Ainda assim, contrariando a própria realidade, o prefeito Eduardo Paes declarou que apenas 15 das mais de 1.500 escolas não têm ar-condicionado, o que representa apenas 1% do total. Porém, fica a pergunta: será que todos esses aparelhos funcionam, prefeito? Pelas denúncias que constantemente chegam ao nosso gabinete, a situação parece ser bem diferente.
De fato, muitas escolas até possuem ar-condicionado, mas isso não significa que a climatização seja eficaz. Além dos problemas com o roubo de cabos, a rede elétrica das unidades escolares não suporta a carga de vários aparelhos ligados ao mesmo tempo, e a falta de manutenção reduz sua vida útil. Essa negligência da prefeitura dificulta o processo de ensino e aprendizagem.
Os desafios que a população enfrenta durante as ondas de calor já seriam mais do que suficientes, não é mesmo? Mas a realidade é ainda mais cruel. Do lado de fora, é como se cada dia fosse uma fase de um jogo de sobrevivência, em que é preciso driblar o calor extremo nas ruas, no transporte lotado, nas escolas e até na busca por uma sombra. Só que, ao voltar para casa, em vez de encontrar um respiro, muitas famílias encaram mais um obstáculo: a torneira seca, o chuveiro sem água, eletrodomésticos desligados e a dificuldade de realizar tarefas básicas. No Rio de Janeiro, sobreviver ao calor não termina na porta de casa.
O Procon Carioca registrou um aumento de 59% nas reclamações de falta de água e 16% nas queixas de falta de luz nos últimos dois anos. Esses números mostram como o carioca está cada vez mais vulnerável às mudanças climáticas. Em meio ao calor extremo, famílias ficam sem água e sem luz por horas, às vezes até dias. Portanto, o problema vai muito além do clima, pois a falta de infraestrutura urbana e as falhas graves das concessionárias responsáveis pelo fornecimento de água e energia elétrica agravam ainda mais essa situação, com serviços essenciais interrompidos justamente quando a população mais precisa.
Somado a isso, é importante destacar o impacto da privatização da CEDAE. Anos após a concessão dos serviços de distribuição de água, coleta e tratamento de esgoto, a Águas do Rio, maior vencedora do leilão, assumiu a responsabilidade de atender mais de 10 milhões de pessoas.
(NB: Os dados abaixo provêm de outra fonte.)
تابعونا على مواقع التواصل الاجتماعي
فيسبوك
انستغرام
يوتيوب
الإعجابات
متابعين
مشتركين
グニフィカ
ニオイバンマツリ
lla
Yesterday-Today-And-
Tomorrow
Você provavelmente já ouviu aquele velho discurso: “privatiza que melhora”. Mas, na prática, o que se vê é bem diferente. Embora a empresa tenha acumulado lucros milionários em poucos anos, também coleciona uma enxurrada de reclamações: aumentos abusivos nas tarifas, cobranças indevidas, interrupções não programadas no fornecimento de água e a falta de compromisso com a universalização do serviço nas favelas. Em apenas dois anos, a concessionária lucrou R$ 1,2 bilhão. O problema é que esses lucros não se traduzem em melhorias reais para a população.
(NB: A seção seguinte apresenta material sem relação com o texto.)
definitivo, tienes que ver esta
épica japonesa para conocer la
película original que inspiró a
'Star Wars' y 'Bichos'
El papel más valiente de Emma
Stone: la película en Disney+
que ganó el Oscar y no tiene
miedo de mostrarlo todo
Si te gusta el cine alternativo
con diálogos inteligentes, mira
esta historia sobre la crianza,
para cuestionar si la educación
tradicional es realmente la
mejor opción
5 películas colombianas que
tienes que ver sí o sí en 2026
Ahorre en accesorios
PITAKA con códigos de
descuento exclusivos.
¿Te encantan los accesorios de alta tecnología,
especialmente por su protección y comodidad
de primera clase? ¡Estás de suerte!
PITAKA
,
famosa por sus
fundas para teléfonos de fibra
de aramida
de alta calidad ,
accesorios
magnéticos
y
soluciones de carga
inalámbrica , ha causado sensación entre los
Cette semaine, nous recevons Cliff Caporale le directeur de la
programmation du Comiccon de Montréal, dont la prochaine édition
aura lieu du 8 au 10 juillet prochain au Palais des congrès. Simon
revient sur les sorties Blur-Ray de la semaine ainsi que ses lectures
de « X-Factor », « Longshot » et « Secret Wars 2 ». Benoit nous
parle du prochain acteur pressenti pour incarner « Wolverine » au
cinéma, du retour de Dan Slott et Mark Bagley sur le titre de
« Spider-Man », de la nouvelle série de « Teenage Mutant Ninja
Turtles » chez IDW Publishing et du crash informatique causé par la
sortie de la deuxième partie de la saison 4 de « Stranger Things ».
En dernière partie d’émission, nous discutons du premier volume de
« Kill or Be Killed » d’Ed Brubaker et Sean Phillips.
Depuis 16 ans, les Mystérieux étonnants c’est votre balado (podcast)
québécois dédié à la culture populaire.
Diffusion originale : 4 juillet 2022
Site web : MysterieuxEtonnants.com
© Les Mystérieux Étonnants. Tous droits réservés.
Todos os problemas apresentados revelam uma realidade alarmante de descompasso entre o crescimento urbano e a capacidade de atender às necessidades da população. Por isso, fica claro que os cariocas não podem continuar sendo deixados à mercê da falta de preparo da cidade para lidar com eventos climáticos extremos. Desde o início do meu mandato, reforço a necessidade de pensarmos em políticas públicas que avancem na adaptação climática da nossa cidade, garantindo, sobretudo, justiça socioambiental. Por isso, apresentei diversos projetos e instalei uma Comissão Especial para discutir a Emergência Climática na Câmara dos Vereadores do Rio de Janeiro, que estão alinhados com esse objetivo.
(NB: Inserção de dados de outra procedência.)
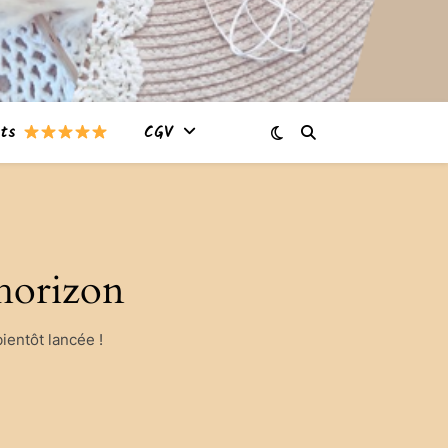
nts
CGV
’horizon
ientôt lancée !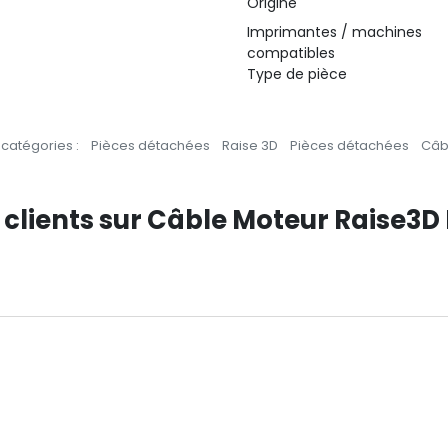
Origine
Imprimantes / machines
compatibles
Type de pièce
catégories :
Pièces détachées
Raise 3D
Pièces détachées
Câb
 clients sur Câble Moteur Raise3D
É fundamental cobrar melhorias das empresas responsáveis e intensificar a fiscalização e o monitoramento. A promessa de uma cidade resiliente não pode ser apenas um discurso, deve se concretizar em ações que garantam à população não apenas serviços básicos, mas qualidade de vida. Até quando vamos normalizar as ondas de calor e culpar o clima pelos seus impactos?